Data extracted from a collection
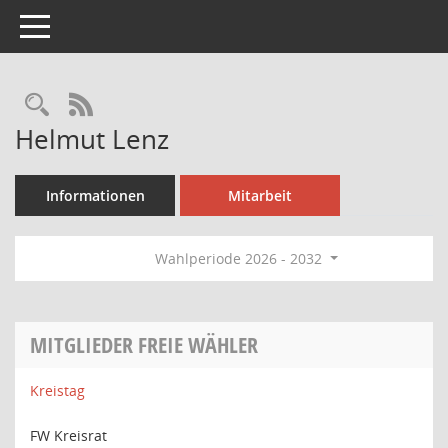
Toggle navigation
Rechercheauswahl
RSS-Feed
Helmut Lenz
Informationen
Mitarbeit
Wahlperiode 2026 - 2032
MITGLIEDER FREIE WÄHLER
Kreistag
FW Kreisrat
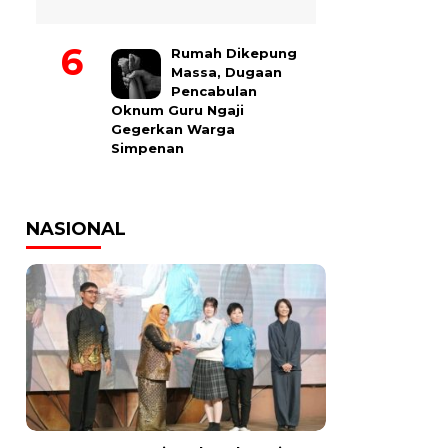
Rumah Dikepung
Massa, Dugaan
Pencabulan
Oknum Guru Ngaji
Gegerkan Warga
Simpenan
NASIONAL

* [Problem description] Only the pictures are to be omitted; the records above must otherwise be reproduced exactly.

* [Worked solution]
Toggle navigation
Rechercheauswahl
RSS-Feed
Helmut Lenz
Informationen
Mitarbeit
Wahlperiode 2026 - 2032
MITGLIEDER FREIE WÄHLER
Kreistag
FW Kreisrat
Rumah Dikepung
Massa, Dugaan
Pencabulan
Oknum Guru Ngaji
Gegerkan Warga
Simpenan
NASIONAL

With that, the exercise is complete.